The line gets funnier the more time you spend watching people try to build production AI systems by starting at layer four with no layers underneath it. And then watching those systems fall apart, usually in some creative new way, because the foundation was never there.

Agent architecture is a layered thing. The layers are real, the dependencies between them are real, and you cannot skip them just because the business wants agents doing complex reasoning this quarter.

Here is how I think about the stack.

Layer 1 — Deterministic primitives

The bottom of the stack is not AI. It is code. Shell scripts, API calls, file I/O, database reads, well-tested functions that do exactly one thing and have predictable behavior. These are your primitives.

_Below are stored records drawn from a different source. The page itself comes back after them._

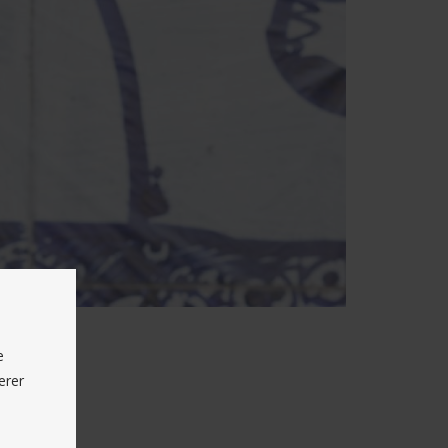
e
erer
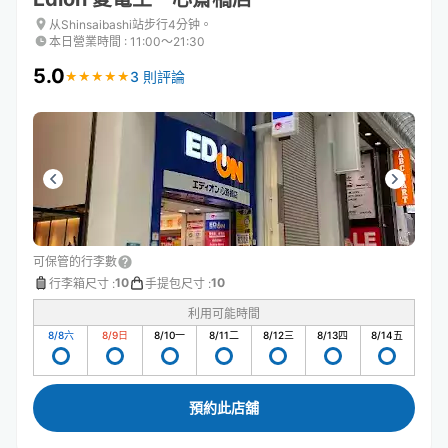
从Shinsaibashi站步行4分钟。
本日營業時間
:
11:00〜21:30
5.0
3 則評論
★
★
★
★
★
★
★
★
★
★
可保管的行李數
10
10
行李箱尺寸
:
手提包尺寸
:
利用可能時間
8/8
六
8/9
日
8/10
一
8/11
二
8/12
三
8/13
四
8/14
五
預約此店舖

An agent that cannot reliably do a shell command, read a file, or hit an API is not a useful agent. It is a probability machine connected to the world in ways you do not control. The primitives have to be solid before anything layered on top of them is trustworthy.

This sounds obvious. I promise you it is not. I have watched teams build elaborate agentic pipelines on top of file operations that had no error handling, API calls with no retry logic, and data reads with no validation. When the agent misbehaves, the failure is in layer one. But because layer one is not visible in the reasoning trace, it takes hours to find.

Get your primitives right. Test them as primitives. Know what they do when they fail.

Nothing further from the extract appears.